Problem.
Find the word "Gemeinschaftsschule" in the material below and gather every line that contains it.
>>
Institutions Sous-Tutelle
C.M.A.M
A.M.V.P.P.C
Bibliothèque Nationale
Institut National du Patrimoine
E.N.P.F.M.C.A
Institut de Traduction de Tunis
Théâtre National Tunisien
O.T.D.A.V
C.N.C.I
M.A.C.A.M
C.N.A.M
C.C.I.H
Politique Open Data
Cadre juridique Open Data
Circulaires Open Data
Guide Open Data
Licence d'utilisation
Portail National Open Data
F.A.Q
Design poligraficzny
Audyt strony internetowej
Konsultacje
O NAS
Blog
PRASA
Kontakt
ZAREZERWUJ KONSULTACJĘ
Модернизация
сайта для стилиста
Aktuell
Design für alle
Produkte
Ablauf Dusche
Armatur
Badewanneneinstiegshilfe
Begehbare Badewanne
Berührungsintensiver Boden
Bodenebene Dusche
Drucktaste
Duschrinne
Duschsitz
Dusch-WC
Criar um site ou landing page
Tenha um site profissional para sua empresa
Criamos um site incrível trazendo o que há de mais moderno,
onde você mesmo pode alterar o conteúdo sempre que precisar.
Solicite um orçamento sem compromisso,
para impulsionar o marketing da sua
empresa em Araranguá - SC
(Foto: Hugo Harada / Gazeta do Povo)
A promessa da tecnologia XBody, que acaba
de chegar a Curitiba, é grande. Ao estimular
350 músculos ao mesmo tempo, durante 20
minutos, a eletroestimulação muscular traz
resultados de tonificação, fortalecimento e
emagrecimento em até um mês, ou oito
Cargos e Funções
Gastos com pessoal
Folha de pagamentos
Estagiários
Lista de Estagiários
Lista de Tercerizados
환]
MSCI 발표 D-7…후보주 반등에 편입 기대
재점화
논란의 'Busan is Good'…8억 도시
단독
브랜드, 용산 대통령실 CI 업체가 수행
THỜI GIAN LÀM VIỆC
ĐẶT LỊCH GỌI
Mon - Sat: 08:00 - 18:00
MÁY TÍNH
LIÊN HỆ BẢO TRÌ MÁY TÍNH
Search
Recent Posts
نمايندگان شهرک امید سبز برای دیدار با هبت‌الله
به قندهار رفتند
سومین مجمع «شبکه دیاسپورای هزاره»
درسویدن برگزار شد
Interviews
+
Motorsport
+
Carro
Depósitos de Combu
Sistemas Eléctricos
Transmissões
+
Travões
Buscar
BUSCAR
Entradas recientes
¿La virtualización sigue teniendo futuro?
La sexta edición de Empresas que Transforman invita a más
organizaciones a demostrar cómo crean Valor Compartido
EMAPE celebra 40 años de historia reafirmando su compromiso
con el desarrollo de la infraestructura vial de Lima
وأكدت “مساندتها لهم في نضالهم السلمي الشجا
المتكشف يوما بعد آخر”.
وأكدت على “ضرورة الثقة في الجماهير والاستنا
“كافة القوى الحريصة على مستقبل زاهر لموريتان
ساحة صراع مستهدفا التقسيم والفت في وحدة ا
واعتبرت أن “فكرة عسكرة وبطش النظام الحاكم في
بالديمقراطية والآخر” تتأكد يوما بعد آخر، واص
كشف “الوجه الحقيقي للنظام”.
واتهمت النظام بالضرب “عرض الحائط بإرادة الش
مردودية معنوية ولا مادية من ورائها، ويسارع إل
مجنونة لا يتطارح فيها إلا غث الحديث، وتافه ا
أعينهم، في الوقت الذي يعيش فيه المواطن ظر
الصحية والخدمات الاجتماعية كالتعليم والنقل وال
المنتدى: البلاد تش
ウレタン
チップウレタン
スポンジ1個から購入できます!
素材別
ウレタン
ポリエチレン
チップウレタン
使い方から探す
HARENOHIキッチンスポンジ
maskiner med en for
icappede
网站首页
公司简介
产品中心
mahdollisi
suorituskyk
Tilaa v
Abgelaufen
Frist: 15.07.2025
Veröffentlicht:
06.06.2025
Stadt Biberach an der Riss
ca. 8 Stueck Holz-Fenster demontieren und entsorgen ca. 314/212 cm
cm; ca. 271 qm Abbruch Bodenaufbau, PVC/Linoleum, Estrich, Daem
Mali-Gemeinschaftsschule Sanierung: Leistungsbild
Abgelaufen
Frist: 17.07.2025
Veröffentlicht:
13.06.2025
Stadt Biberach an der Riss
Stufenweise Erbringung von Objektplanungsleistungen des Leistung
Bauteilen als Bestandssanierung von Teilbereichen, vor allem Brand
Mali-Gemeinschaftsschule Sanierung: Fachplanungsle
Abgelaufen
<<
Solution for this exercise.
Mali-Gemeinschaftsschule Sanierung: Leistungsbild
Mali-Gemeinschaftsschule Sanierung: Fachplanungsle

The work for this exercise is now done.